"The Super Bowl experience is part of American culture," says Chad Audi, chief operating officer of the shelter on Third Street, less than a half-mile from Ford Field. "This way, instead of being thrown in jail or whatever to get them out of the way, they can feel like human beings being treated with dignity and respect." Along with dozens of volunteers from local churches, the mission plans to have substance-abuse counselors and mental health workers on site to help assess the needs of partygoers. "Maybe we can pay a few utility bills to get them back into housing or get them into treatment," Audi says. He's also hoping they might reach more people than usual, since many who don't usually visit shelters might come for the party. There hasn't been much criticism of party plans. Even the police, Audi says, have agreed to call the Rescue Mission instead of just rousting the homeless. “We'll send a van to pick them up and bring them to the party,” he says.
Besides three square meals a day and a place to sleep, those attending Audi's party will be offered free laundry facilities, showers, clothing, coats and the chance to watch the game on big-screen TVs, with all the usual junk food on hand.
"Of course I'm going to go to the party," says Andre Johnson, who generally gets by passing out handbills in the once bustling neighborhood on the edge of downtown Detroit. "They've got free food and a big-screen TV. To hell with going downtown and trying to hustle. We have to hustle every day." And hustling around Ford Field will be difficult over the next week.
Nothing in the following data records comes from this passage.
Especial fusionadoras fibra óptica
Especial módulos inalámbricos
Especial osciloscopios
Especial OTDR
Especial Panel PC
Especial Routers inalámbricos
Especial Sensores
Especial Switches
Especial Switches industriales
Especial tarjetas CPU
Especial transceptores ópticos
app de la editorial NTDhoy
The police have already started warning the homeless to stay away from the festivities, says Mike "Chicago" Jones, another homeless man. "If you don't have a valid ID on you, they're going to run you off," he says. The object, both men agree, is to keep the homeless from begging and trying to park cars and generally make the city look bad in the eyes visitors and the media. But despite the Potemkin intent of the local authorities, homeless advocates in Detroit are generally supportive of the plan. Though he understands that the city wants people like him kept out of sight for the duration of the Super Bowl, “Chicago” Jones says he's planning to be at the party. "Why not? They've got free food and free clothes if you need," he says. But, he notes sadly, "It's too bad they don't do something after the Super Bowl."